[About this task] Transcribe each entry below exactly. Pictures do not go in the copy.

(Rendered page images)
::::::::

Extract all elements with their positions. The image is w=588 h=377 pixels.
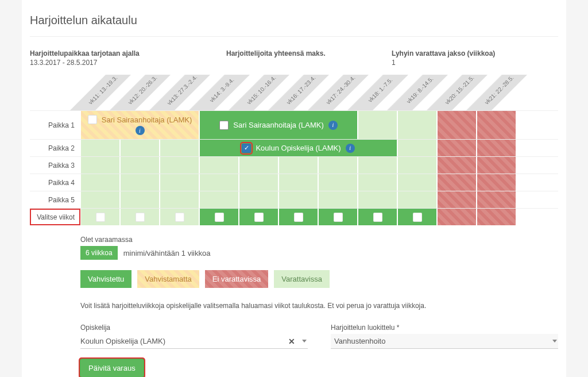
slot-available[interactable] bbox=[80, 157, 120, 174]
slot-available[interactable] bbox=[278, 191, 318, 208]
slot-available[interactable] bbox=[160, 140, 199, 156]
slot-unavailable bbox=[437, 174, 477, 191]
slot-unavailable bbox=[477, 191, 516, 208]
legend-unavailable: Ei varattavissa bbox=[205, 270, 269, 288]
week-checkbox-checked[interactable] bbox=[239, 209, 278, 225]
row-label: Paikka 1 bbox=[30, 111, 80, 139]
slot-available[interactable] bbox=[239, 191, 278, 208]
slot-available[interactable] bbox=[160, 174, 199, 191]
week-checkbox-checked[interactable] bbox=[397, 209, 437, 225]
category-select[interactable]: Vanhustenhoito bbox=[331, 334, 558, 349]
select-weeks-label: Valitse viikot bbox=[30, 209, 80, 225]
chevron-down-icon[interactable] bbox=[302, 340, 307, 343]
clear-icon[interactable]: ✕ bbox=[288, 337, 295, 346]
slot-available[interactable] bbox=[397, 191, 437, 208]
student-label: Opiskelija bbox=[80, 324, 308, 332]
week-checkbox[interactable] bbox=[160, 209, 199, 225]
page: Harjoittelun aikataulu Harjoittelupaikka… bbox=[22, 0, 566, 377]
slot-available[interactable] bbox=[160, 191, 199, 208]
legend: Vahvistettu Vahvistamatta Ei varattaviss… bbox=[80, 270, 558, 288]
slot-available[interactable] bbox=[160, 157, 199, 174]
slot-unavailable bbox=[477, 111, 516, 139]
slot-available[interactable] bbox=[80, 140, 120, 156]
meta-offered-label: Harjoittelupaikkaa tarjotaan ajalla bbox=[30, 49, 226, 57]
checkbox-icon[interactable] bbox=[88, 115, 97, 124]
meta-trainees: Harjoittelijoita yhteensä maks. bbox=[226, 49, 392, 67]
slot-available[interactable] bbox=[239, 174, 278, 191]
booking-confirmed[interactable]: Sari Sairaanhoitaja (LAMK) i bbox=[199, 111, 358, 139]
min-weeks-text: minimi/vähintään 1 viikkoa bbox=[123, 249, 211, 257]
week-checkbox-checked[interactable] bbox=[199, 209, 239, 225]
meta-offered: Harjoittelupaikkaa tarjotaan ajalla 13.3… bbox=[30, 49, 226, 67]
info-icon[interactable]: i bbox=[136, 126, 145, 135]
select-weeks-row: Valitse viikot bbox=[30, 208, 558, 225]
week-checkbox-checked[interactable] bbox=[318, 209, 358, 225]
slot-available[interactable] bbox=[80, 191, 120, 208]
slot-unavailable bbox=[477, 174, 516, 191]
chevron-down-icon[interactable] bbox=[552, 340, 557, 343]
slot-available[interactable] bbox=[397, 157, 437, 174]
slot-available[interactable] bbox=[358, 191, 397, 208]
row-label: Paikka 3 bbox=[30, 157, 80, 174]
week-checkbox[interactable] bbox=[120, 209, 160, 225]
meta-trainees-label: Harjoittelijoita yhteensä maks. bbox=[226, 49, 392, 57]
meta-row: Harjoittelupaikkaa tarjotaan ajalla 13.3… bbox=[30, 49, 558, 67]
slot-available[interactable] bbox=[199, 174, 239, 191]
week-checkbox-checked[interactable] bbox=[278, 209, 318, 225]
slot-unavailable bbox=[437, 209, 477, 225]
slot-available[interactable] bbox=[120, 174, 160, 191]
category-field: Harjoittelun luokittelu * Vanhustenhoito bbox=[331, 324, 558, 349]
info-icon[interactable]: i bbox=[346, 144, 355, 153]
checkbox-icon[interactable]: ✓ bbox=[242, 144, 251, 153]
meta-min-value: 1 bbox=[392, 59, 558, 67]
slot-available[interactable] bbox=[397, 111, 437, 139]
weeks-count-badge: 6 viikkoa bbox=[80, 246, 118, 260]
slot-available[interactable] bbox=[318, 157, 358, 174]
page-title: Harjoittelun aikataulu bbox=[30, 14, 558, 37]
assignee-name: Koulun Opiskelija (LAMK) bbox=[256, 144, 341, 152]
slot-unavailable bbox=[477, 209, 516, 225]
slot-available[interactable] bbox=[80, 174, 120, 191]
slot-unavailable bbox=[477, 157, 516, 174]
paikka-5-row: Paikka 5 bbox=[30, 191, 558, 208]
checkbox-icon[interactable] bbox=[219, 121, 229, 130]
slot-available[interactable] bbox=[120, 157, 160, 174]
slot-available[interactable] bbox=[318, 191, 358, 208]
slot-unavailable bbox=[437, 191, 477, 208]
slot-available[interactable] bbox=[120, 140, 160, 156]
week-header: vk21: 22.-28.5. bbox=[477, 75, 516, 110]
slot-available[interactable] bbox=[278, 157, 318, 174]
slot-available[interactable] bbox=[239, 157, 278, 174]
assignee-name: Sari Sairaanhoitaja (LAMK) bbox=[102, 116, 192, 124]
paikka-1-row: Paikka 1 Sari Sairaanhoitaja (LAMK) i Sa… bbox=[30, 110, 558, 139]
slot-available[interactable] bbox=[120, 191, 160, 208]
slot-available[interactable] bbox=[199, 191, 239, 208]
form-row: Opiskelija Koulun Opiskelija (LAMK) ✕ Ha… bbox=[80, 324, 558, 349]
booking-unconfirmed[interactable]: Sari Sairaanhoitaja (LAMK) i bbox=[80, 111, 199, 139]
legend-available: Varattavissa bbox=[274, 270, 330, 288]
reserving-label: Olet varaamassa bbox=[80, 236, 558, 244]
slot-unavailable bbox=[437, 157, 477, 174]
student-select[interactable]: Koulun Opiskelija (LAMK) ✕ bbox=[80, 334, 308, 349]
slot-available[interactable] bbox=[358, 111, 397, 139]
slot-available[interactable] bbox=[397, 140, 437, 156]
slot-available[interactable] bbox=[199, 157, 239, 174]
info-icon[interactable]: i bbox=[328, 121, 338, 130]
paikka-2-row: Paikka 2 ✓ Koulun Opiskelija (LAMK) i bbox=[30, 139, 558, 156]
week-checkbox[interactable] bbox=[80, 209, 120, 225]
slot-available[interactable] bbox=[397, 174, 437, 191]
row-label: Paikka 5 bbox=[30, 191, 80, 208]
category-value: Vanhustenhoito bbox=[334, 337, 385, 345]
slot-available[interactable] bbox=[358, 174, 397, 191]
category-label: Harjoittelun luokittelu * bbox=[331, 324, 558, 332]
lower-section: Olet varaamassa 6 viikkoa minimi/vähintä… bbox=[80, 236, 558, 377]
assignee-name: Sari Sairaanhoitaja (LAMK) bbox=[233, 121, 324, 129]
update-button[interactable]: Päivitä varaus bbox=[80, 359, 144, 377]
slot-available[interactable] bbox=[358, 157, 397, 174]
legend-unconfirmed: Vahvistamatta bbox=[137, 270, 199, 288]
slot-available[interactable] bbox=[278, 174, 318, 191]
meta-offered-value: 13.3.2017 - 28.5.2017 bbox=[30, 59, 226, 67]
week-checkbox-checked[interactable] bbox=[358, 209, 397, 225]
booking-confirmed[interactable]: ✓ Koulun Opiskelija (LAMK) i bbox=[199, 140, 397, 156]
slot-available[interactable] bbox=[318, 174, 358, 191]
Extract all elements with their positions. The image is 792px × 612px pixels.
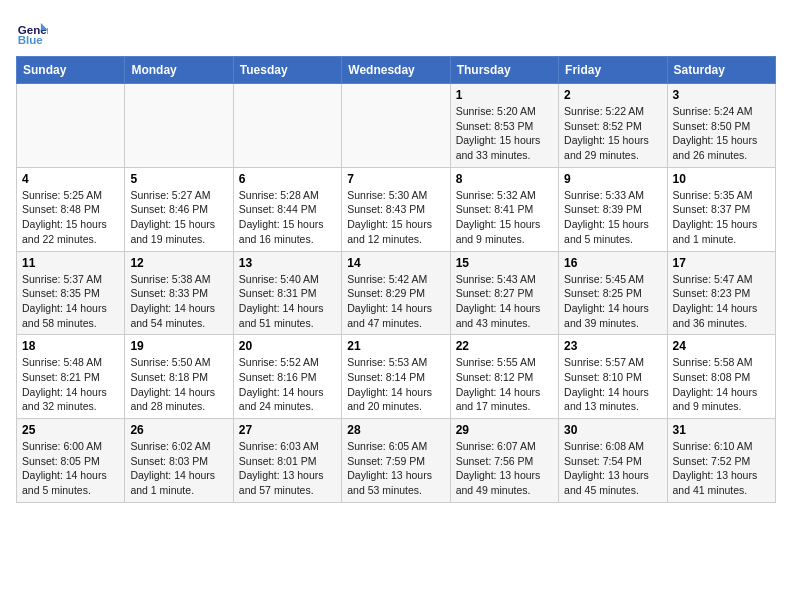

::::::::

[Expected answer]
Extract all elements with their positions. The image is w=588 h=377 pixels.
slot-available[interactable] bbox=[80, 157, 120, 174]
slot-available[interactable] bbox=[278, 191, 318, 208]
slot-available[interactable] bbox=[160, 140, 199, 156]
slot-unavailable bbox=[437, 174, 477, 191]
slot-unavailable bbox=[477, 191, 516, 208]
legend-unavailable: Ei varattavissa bbox=[205, 270, 269, 288]
week-checkbox-checked[interactable] bbox=[239, 209, 278, 225]
row-label: Paikka 1 bbox=[30, 111, 80, 139]
slot-available[interactable] bbox=[239, 191, 278, 208]
slot-available[interactable] bbox=[160, 174, 199, 191]
week-checkbox-checked[interactable] bbox=[397, 209, 437, 225]
category-select[interactable]: Vanhustenhoito bbox=[331, 334, 558, 349]
select-weeks-label: Valitse viikot bbox=[30, 209, 80, 225]
chevron-down-icon[interactable] bbox=[302, 340, 307, 343]
clear-icon[interactable]: ✕ bbox=[288, 337, 295, 346]
slot-available[interactable] bbox=[397, 191, 437, 208]
student-label: Opiskelija bbox=[80, 324, 308, 332]
week-checkbox[interactable] bbox=[160, 209, 199, 225]
page: Harjoittelun aikataulu Harjoittelupaikka… bbox=[22, 0, 566, 377]
slot-available[interactable] bbox=[160, 191, 199, 208]
legend: Vahvistettu Vahvistamatta Ei varattaviss… bbox=[80, 270, 558, 288]
slot-available[interactable] bbox=[160, 157, 199, 174]
slot-unavailable bbox=[477, 111, 516, 139]
slot-available[interactable] bbox=[80, 140, 120, 156]
meta-offered-label: Harjoittelupaikkaa tarjotaan ajalla bbox=[30, 49, 226, 57]
checkbox-icon[interactable] bbox=[88, 115, 97, 124]
meta-trainees: Harjoittelijoita yhteensä maks. bbox=[226, 49, 392, 67]
slot-available[interactable] bbox=[239, 174, 278, 191]
booking-confirmed[interactable]: Sari Sairaanhoitaja (LAMK) i bbox=[199, 111, 358, 139]
min-weeks-text: minimi/vähintään 1 viikkoa bbox=[123, 249, 211, 257]
week-checkbox-checked[interactable] bbox=[199, 209, 239, 225]
meta-offered: Harjoittelupaikkaa tarjotaan ajalla 13.3… bbox=[30, 49, 226, 67]
info-icon[interactable]: i bbox=[136, 126, 145, 135]
select-weeks-row: Valitse viikot bbox=[30, 208, 558, 225]
week-checkbox-checked[interactable] bbox=[318, 209, 358, 225]
slot-available[interactable] bbox=[80, 191, 120, 208]
slot-unavailable bbox=[477, 174, 516, 191]
chevron-down-icon[interactable] bbox=[552, 340, 557, 343]
slot-available[interactable] bbox=[397, 157, 437, 174]
slot-available[interactable] bbox=[358, 191, 397, 208]
row-label: Paikka 3 bbox=[30, 157, 80, 174]
week-checkbox[interactable] bbox=[120, 209, 160, 225]
meta-trainees-label: Harjoittelijoita yhteensä maks. bbox=[226, 49, 392, 57]
meta-row: Harjoittelupaikkaa tarjotaan ajalla 13.3… bbox=[30, 49, 558, 67]
slot-available[interactable] bbox=[199, 174, 239, 191]
week-checkbox-checked[interactable] bbox=[278, 209, 318, 225]
slot-unavailable bbox=[437, 209, 477, 225]
slot-available[interactable] bbox=[120, 174, 160, 191]
category-field: Harjoittelun luokittelu * Vanhustenhoito bbox=[331, 324, 558, 349]
info-icon[interactable]: i bbox=[346, 144, 355, 153]
checkbox-icon[interactable]: ✓ bbox=[242, 144, 251, 153]
meta-min-value: 1 bbox=[392, 59, 558, 67]
slot-available[interactable] bbox=[397, 111, 437, 139]
weeks-count-badge: 6 viikkoa bbox=[80, 246, 118, 260]
slot-available[interactable] bbox=[318, 157, 358, 174]
page-title: Harjoittelun aikataulu bbox=[30, 14, 558, 37]
assignee-name: Koulun Opiskelija (LAMK) bbox=[256, 144, 341, 152]
slot-unavailable bbox=[477, 209, 516, 225]
slot-available[interactable] bbox=[80, 174, 120, 191]
slot-unavailable bbox=[477, 157, 516, 174]
paikka-5-row: Paikka 5 bbox=[30, 191, 558, 208]
checkbox-icon[interactable] bbox=[219, 121, 229, 130]
slot-available[interactable] bbox=[120, 157, 160, 174]
slot-available[interactable] bbox=[318, 191, 358, 208]
slot-unavailable bbox=[437, 191, 477, 208]
slot-available[interactable] bbox=[120, 140, 160, 156]
week-header: vk21: 22.-28.5. bbox=[477, 75, 516, 110]
slot-available[interactable] bbox=[278, 157, 318, 174]
slot-available[interactable] bbox=[239, 157, 278, 174]
assignee-name: Sari Sairaanhoitaja (LAMK) bbox=[102, 116, 192, 124]
paikka-1-row: Paikka 1 Sari Sairaanhoitaja (LAMK) i Sa… bbox=[30, 110, 558, 139]
slot-available[interactable] bbox=[120, 191, 160, 208]
slot-available[interactable] bbox=[199, 191, 239, 208]
form-row: Opiskelija Koulun Opiskelija (LAMK) ✕ Ha… bbox=[80, 324, 558, 349]
booking-unconfirmed[interactable]: Sari Sairaanhoitaja (LAMK) i bbox=[80, 111, 199, 139]
legend-available: Varattavissa bbox=[274, 270, 330, 288]
reserving-label: Olet varaamassa bbox=[80, 236, 558, 244]
slot-unavailable bbox=[437, 157, 477, 174]
student-select[interactable]: Koulun Opiskelija (LAMK) ✕ bbox=[80, 334, 308, 349]
slot-available[interactable] bbox=[358, 111, 397, 139]
slot-available[interactable] bbox=[397, 140, 437, 156]
slot-available[interactable] bbox=[199, 157, 239, 174]
info-icon[interactable]: i bbox=[328, 121, 338, 130]
paikka-2-row: Paikka 2 ✓ Koulun Opiskelija (LAMK) i bbox=[30, 139, 558, 156]
week-checkbox[interactable] bbox=[80, 209, 120, 225]
slot-available[interactable] bbox=[397, 174, 437, 191]
row-label: Paikka 5 bbox=[30, 191, 80, 208]
category-value: Vanhustenhoito bbox=[334, 337, 385, 345]
slot-available[interactable] bbox=[358, 174, 397, 191]
category-label: Harjoittelun luokittelu * bbox=[331, 324, 558, 332]
lower-section: Olet varaamassa 6 viikkoa minimi/vähintä… bbox=[80, 236, 558, 377]
assignee-name: Sari Sairaanhoitaja (LAMK) bbox=[233, 121, 324, 129]
update-button[interactable]: Päivitä varaus bbox=[80, 359, 144, 377]
slot-available[interactable] bbox=[358, 157, 397, 174]
legend-unconfirmed: Vahvistamatta bbox=[137, 270, 199, 288]
slot-available[interactable] bbox=[278, 174, 318, 191]
meta-offered-value: 13.3.2017 - 28.5.2017 bbox=[30, 59, 226, 67]
week-checkbox-checked[interactable] bbox=[358, 209, 397, 225]
booking-confirmed[interactable]: ✓ Koulun Opiskelija (LAMK) i bbox=[199, 140, 397, 156]
slot-available[interactable] bbox=[318, 174, 358, 191]
Extract all elements with their positions. The image is 792px × 612px pixels.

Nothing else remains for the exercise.